J'ai été frappée, à la relecture de cet album, par la maîtrise de la narration dès la première planche, et même dès la première case. Et pourtant, je le connais bien ! Souvent, le premier tome d'une série BD peine à démarrer ; le temps que l'histoire s'installe, ça prend des pages et des pages, voire l'album tout entier, et on expose au lecteur la situation de façon pas toujours très naturelle. Ici, première qualité : l'histoire démarre sur les chapeaux de roue, avec des phénomènes étranges qui s’insinuent dans le quotidien d'un petit village, et des images de mort dès l'ouverture : l'échouage du nestor sur la plage est en cela très réussi. Et une fois cette introduction mise en place, le scénario continue de nous tenir en haleine jusqu'au bout. Mais, seconde qualité, le lecteur est aussi très vite accroché par des petites informations distillées ça et là, au lieu d'être divulguées d'un seul coup : c'est ainsi que, lorsque Marc et son père découvrent un poisson des profondeurs, on apprend l'existence d'un "catalogue", sans savoir vraiment de quoi il s'agit. Et l'histoire de la planète Aldebaran va nous être ainsi dévoilée, par petites touches. Sans parler de l'histoire de la "créature"...
Ce qui fait aussi l'intérêt de l'album, c'est qu'il relève de nombreux registres entremêlés : science-fiction (à tendance dystopique), fantastique, épouvante, et même récit d'apprentissage. C'est d'ailleurs une série sous influence littéraire, sans qu'elle y perde son identité : il y a du Stephen King dans l’apparition d'un phénomène étrange, destructeur et épouvantable au sein d'une petite communauté tranquille. Et la mer qui se solidifie et prend la forme de petites mains pour attraper un bateau et l'engloutir a de quoi faire un peu frissonner... De plus, l'idée d'intégrer l'intrigue fantastique à l'histoire d'un adolescent ordinaire, préoccupé par un chagrin d'amour, qui va voir sa vie basculer et devoir gagner très vite en maturité, donne de la chair au récit. Mais, les lecteurs de Solaris l'auront sans doute remarqué, il y a aussi du Stanilas Lem dans l'étrange création aquatique à laquelle les personnages assistent... Ce sera sans doute plus flagrant par la suite.

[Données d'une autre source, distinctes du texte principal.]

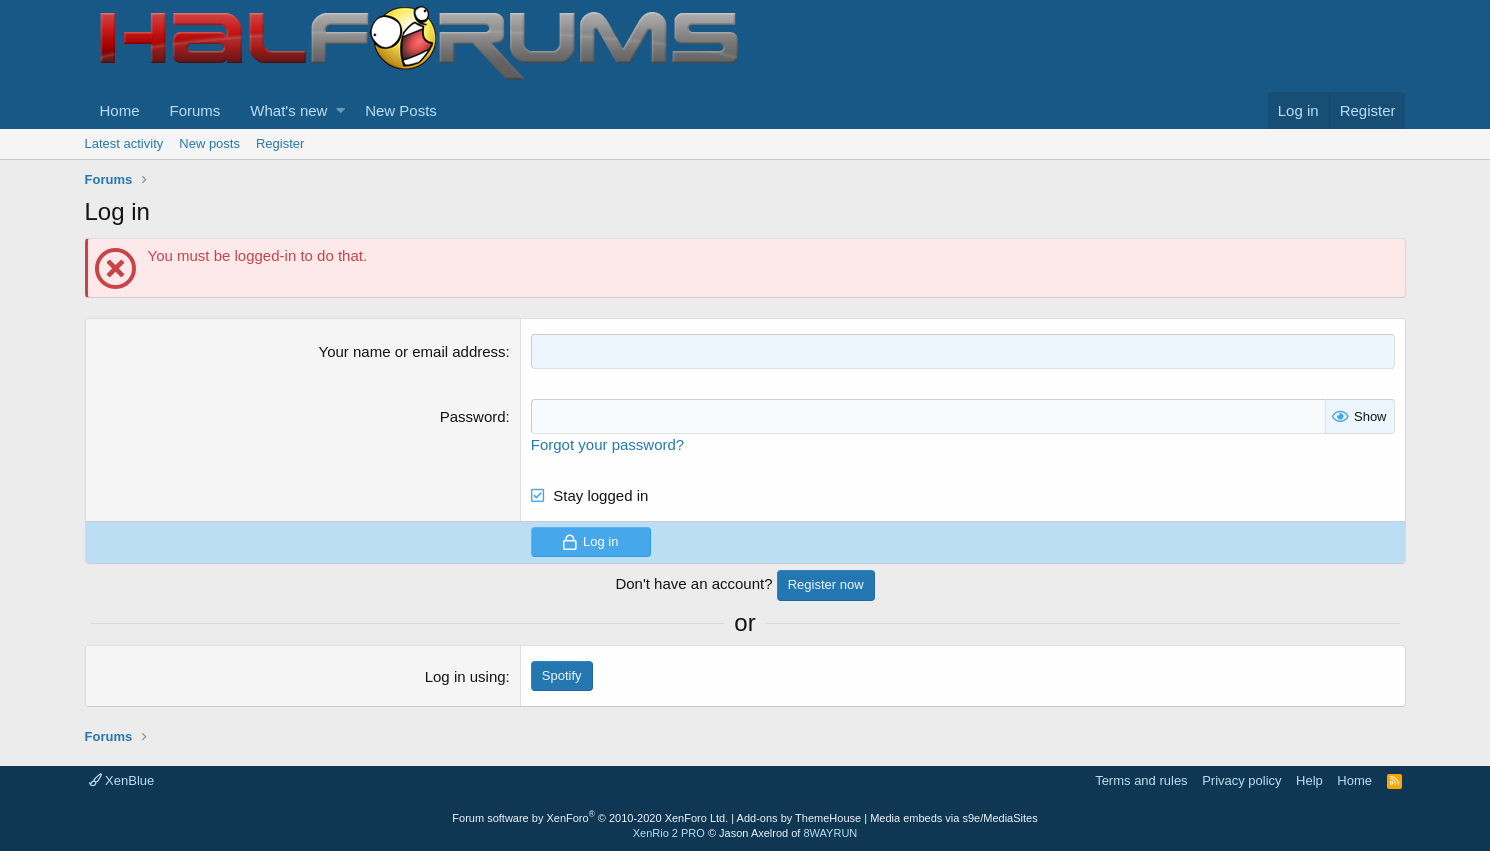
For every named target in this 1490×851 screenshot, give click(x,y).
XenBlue (122, 780)
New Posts (401, 110)
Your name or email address (412, 351)
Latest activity (124, 143)
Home (120, 110)
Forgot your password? (607, 444)
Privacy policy (1241, 780)
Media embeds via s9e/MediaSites (954, 818)
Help (1309, 780)
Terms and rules (1141, 780)
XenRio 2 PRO (669, 833)
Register (280, 143)
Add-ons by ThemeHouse (799, 818)
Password (473, 416)
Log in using (465, 676)
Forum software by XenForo (590, 818)
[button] (340, 110)
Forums (195, 110)
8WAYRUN (830, 833)
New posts (209, 143)
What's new (288, 110)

Bon, tout de même, un point noir, et de taille, puisque c'est le défaut pointé constamment par les lecteurs : le dessin. Autant les cases sur la curieuse construction aquatique sont réussies (encore qu'alourdies par un texte redondant et donc inutile), autant les personnages ont un peu l'air d'enfants Kinder ou de poupées Barbie. Les expressions et les gestes sont régulièrement figés : ça a été dit mille fois, mais il est impossible de laisser ça sous silence dans une critique. Pour ma part, ça n'a jamais vraiment dérangé ma lecture de la série. Mais tout de même... Et puis la colorisation manque de nuances, les couleurs son trop saturées, ce qui en rajoute une couche. Du coup, on peut se demander si Aldebaran va bien vieillir ou pas. Ce n'est pas franchement une série qui date, elle n'a que vingt ans, mais le dessin lui donne un côté vintage assez curieux...
Donc, un récit impeccable, avec une très bonne mise en place de l'histoire, mais qui aurait sans doute gagné en intensité si le dessin avait été plus subtil. On se retrouve bien sûr pour le tome 2.